Juan Preciado est envoyé par sa mère, maintenant décédée, à Comala, le village dans lequel elle a vécu. Elle souhaite qu'il retrouve son père et réclame le dû de la famille. Comme Juan Preciado, le lecteur n'en sait guère plus.

C'est pourquoi la forme adoptée par Juan Rulfo est extrêmement déstabilisante au départ : il change de narrateur, il voyage d'un temps révolu depuis longtemps à un présent qui ne sera bientôt plus et, surtout, il entremêle dans une même temporalité des personnages bien vivants et d'autres qui sont morts depuis belle lurette.
Mais ne vous y trompez pas ! Juan Rulfo est un génie et loin de faire fuir son lecteur, ce choix narratif permet juste de lui faire perdre pied (et raison) afin d'entretenir la flamme d'un bout à l'autre du récit.

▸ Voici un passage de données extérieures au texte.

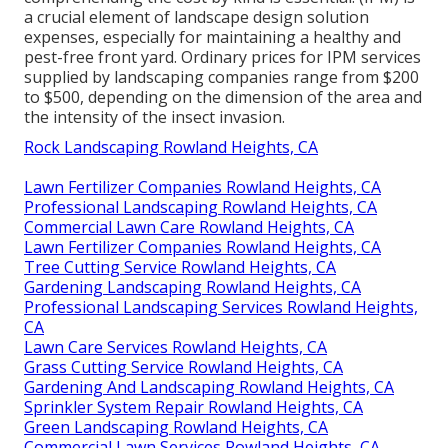
a crucial element of landscape design solution
expenses, especially for maintaining a healthy and
pest-free front yard. Ordinary prices for IPM services
supplied by landscaping companies range from $200
to $500, depending on the dimension of the area and
the intensity of the insect invasion.
Rock Landscaping Rowland Heights, CA
Lawn Fertilizer Companies Rowland Heights, CA
Professional Landscaping Rowland Heights, CA
Commercial Lawn Care Rowland Heights, CA
Lawn Fertilizer Companies Rowland Heights, CA
Tree Cutting Service Rowland Heights, CA
Gardening Landscaping Rowland Heights, CA
Professional Landscaping Services Rowland Heights,
CA
Lawn Care Services Rowland Heights, CA
Grass Cutting Service Rowland Heights, CA
Gardening And Landscaping Rowland Heights, CA
Sprinkler System Repair Rowland Heights, CA
Green Landscaping Rowland Heights, CA
Commercial Lawn Services Rowland Heights, CA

De quoi est-il réellement question dans cet ouvrage si ce n'est de la fascination des Mexicains pour la mort ? La Mort est partout, elle est tout le monde. le village de Comala est d'ailleurs un village-fantôme. J'ai immédiatement eu en tête le village d'Oradour-sur-Glane, pour ceux d'entre vous qui le connaissent. Un village où tout est mort depuis longtemps et dans lequel, pourtant, des murmures s'élèvent pour vous raconter un monde de douleur et de désillusion. C'est à la fois très beau (il y a une forme de poésie là-dessous) et très dur.

Les Morts dansent pour nous, lecteurs, une sarabande funèbre pour brosser le portrait de Pedro Paramo, à moins que ce ne soit finalement le portrait du Mexique que Juan Rulfo ait voulu nous montrer.